=== Input data ===

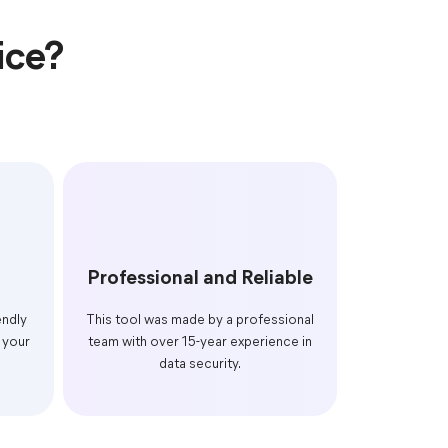
ice?
Professional and Reliable
endly
This tool was made by a professional
 your
team with over 15-year experience in
data security.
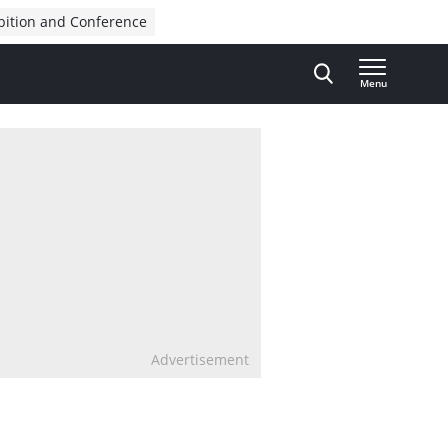
bition and Conference
Menu
Advertisement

===

The problem: Your answer must consist of the entries, unchanged, with no pictures in it.

Reply:
ice?
Professional and Reliable
endly
This tool was made by a professional
 your
team with over 15-year experience in
data security.
bition and Conference
Menu
Advertisement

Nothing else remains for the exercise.